And then you realize that America isn’t a sitcom; it’s more like Game of Thrones in which blood feuds, hatred, and fiery clashes are not only expected, they are inevitable. Because one of the unspoken tenets of America (at the expense of hurt feelings or political correctness,) is that under all circumstances America must remain white. It’s the asterisk and small print at the end of the Constitution. It’s not just what has propelled the ship, it’s what guides it.

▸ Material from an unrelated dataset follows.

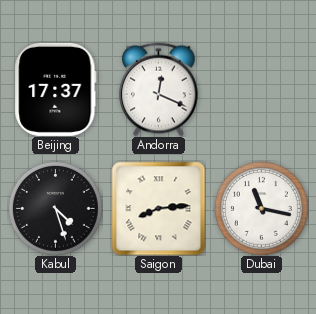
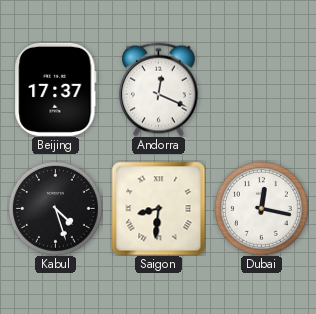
Saigon: 8:14 -> 8:31
Dubai: 11:17 -> 12:17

It’s what’s driving the current administration to treat diversity as dangerous, and immigrants as imminent threats. 

The travel bans and family separations at the border, and the normalization of describing migrants in criminal or animalistic terms didn’t just change law enforcement priorities — they signaled culturally that exclusion was a patriotic position, under the guise of “real Americanism” (cue Hulk Hogan’s walkout music).

And because of this, this illusion of whiteness as a synonym for American, we’ve had a long and storied tradition of voting exclusively for white men in almost every presidential election, and what we’ve missed out on could’ve actually prevented us from being where we are today–inside a modern-day hellscape that if fictionalized would sound so outlandish that it would be rejected for teetering along fatalistic fantasy.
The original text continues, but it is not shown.